「優莉が引っ越した理由って、わたしが優莉と比べられてつらいって言ったせいなの?」

 確かな怒りを込めて、両親に向かって吐き出す。
 このくらいしないと、二人はわたしの感情に気づかないのだろう。
 二人は、難儀な人だ。自分たちのやったことによって生まれるわたしの感情から、目を逸らす癖がある。

「そうだよ」

 答えたのはお父さんだった。
 いたずらが大人にバレて怒られるときのような声色だった。
 立場が逆転しているじゃないか、と思ったけど、わたしはお父さんに怒られたことはない。
 それがむしろ切なかった。

「わたしがそれを望んでなかった、っていうのはわかってた……?」

 疑って問いかける。
 自分の両親のことがわからなくなってしまった。二人がどのくらいわたしのことをわかっているのか。

「……」

 沈黙。
 しばしののち、お父さんは首を横に振る。

「そう、だよね……。わたしのためを思ってやったんでしょ」

 今、わたしが抱いている感情は、言葉にするならどう言うのだろう。
 やるせない、というのが、わたしの語彙では一番近い。
 ありがた迷惑ながらも、大輔さんの気持ちも理解できて、真っ向から糾弾するわけにもいかない。そういうどうしようもなさがつらい、というような思い。
 優吾くんならもっとうまく言葉にできるのだろう、と思って、隣を見る。

 彼は真剣な表情でわたしたちの話を聞いていた。
 わたしが彼を見たのに気づくと、彼もこちらを見て、真剣な顔で小さくうなずく。
 落ち込んだ気持ちが、少しだけ取り戻されたような気がした。

「……陽菜は、あのまま優莉ちゃんと一緒に暮らした方がよかったの?」

「それはわからない。だけど、わたしの一時の感情のために、家族一つの人生を変える、その神経がわからない」

 これは、非難というよりも、純粋な疑問だった。
 優吾くんも言っていたけど、わたしが苦しんでいるから、隣の家の家族を引っ越させるという発想には、ならない。

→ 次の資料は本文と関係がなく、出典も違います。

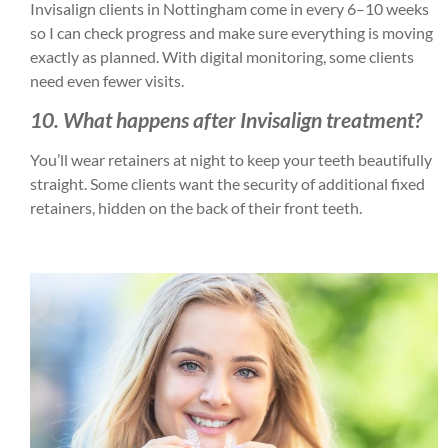
Invisalign clients in Nottingham come in every 6–10 weeks
so I can check progress and make sure everything is moving
exactly as planned. With digital monitoring, some clients
need even fewer visits.
10. What happens after Invisalign treatment?
You’ll wear retainers at night to keep your teeth beautifully
straight. Some clients want the security of additional fixed
retainers, hidden on the back of their front teeth.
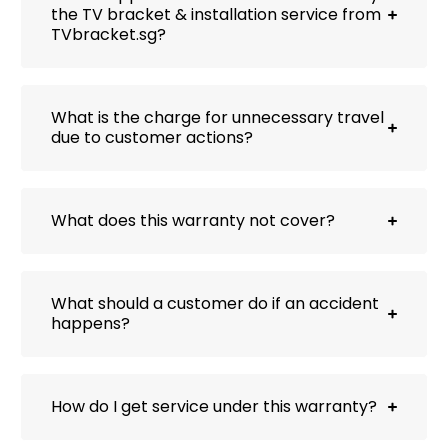
the TV bracket & installation service from
TVbracket.sg?
What is the charge for unnecessary travel
due to customer actions?
What does this warranty not cover?
What should a customer do if an accident
happens?
How do I get service under this warranty?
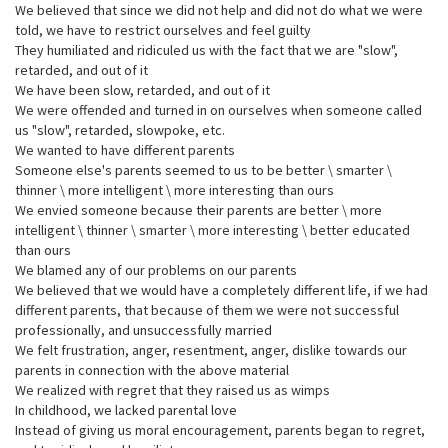
We believed that since we did not help and did not do what we were
told, we have to restrict ourselves and feel guilty
They humiliated and ridiculed us with the fact that we are "slow",
retarded, and out of it
We have been slow, retarded, and out of it
We were offended and turned in on ourselves when someone called
us "slow", retarded, slowpoke, etc.
We wanted to have different parents
Someone else's parents seemed to us to be better \ smarter \
thinner \ more intelligent \ more interesting than ours
We envied someone because their parents are better \ more
intelligent \ thinner \ smarter \ more interesting \ better educated
than ours
We blamed any of our problems on our parents
We believed that we would have a completely different life, if we had
different parents, that because of them we were not successful
professionally, and unsuccessfully married
We felt frustration, anger, resentment, anger, dislike towards our
parents in connection with the above material
We realized with regret that they raised us as wimps
In childhood, we lacked parental love
Instead of giving us moral encouragement, parents began to regret,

「陽菜は俺たちにとって人生だ。他人の人生より、自分の人生の方が大事なんだ」

 言ってることがわかるのに、言ってる意味がわからない。
 隣の優吾くんは深呼吸をした。

「で、でも……陽菜が優莉ちゃんを呼び戻してほしいなら、呼び戻そうか?」

 今から呼び戻したって、逆に迷惑だろう。
 優莉が帰ってきたって、わたしたちと同じ学校に再び入れるかはわからない。
 ……たぶん、優莉なら大丈夫だろうけど。
 なにより、わたしのために今から優莉を呼び戻すことは、さらにわたしを甘やかすことになる。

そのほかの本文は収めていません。